GIVEN ENTRIES >>
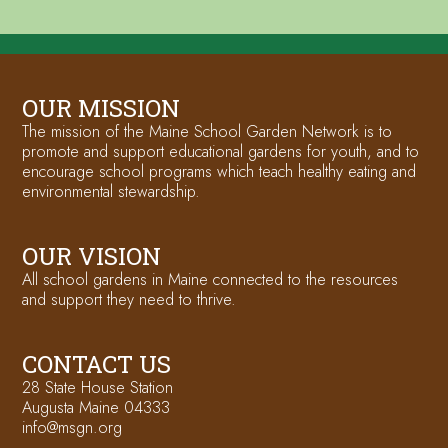
OUR MISSION
The mission of the Maine School Garden Network is to
promote and support educational gardens for youth, and to
encourage school programs which teach healthy eating and
environmental stewardship.
OUR VISION
All school gardens in Maine connected to the resources
and support they need to thrive.
CONTACT US
28 State House Station
Augusta Maine 04333
info@msgn.org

ACTIVITY >> After removing each picture, print the entries above exactly as they were.

EXPECTED OUTPUT >>
OUR MISSION
The mission of the Maine School Garden Network is to
promote and support educational gardens for youth, and to
encourage school programs which teach healthy eating and
environmental stewardship.
OUR VISION
All school gardens in Maine connected to the resources
and support they need to thrive.
CONTACT US
28 State House Station
Augusta Maine 04333
info@msgn.org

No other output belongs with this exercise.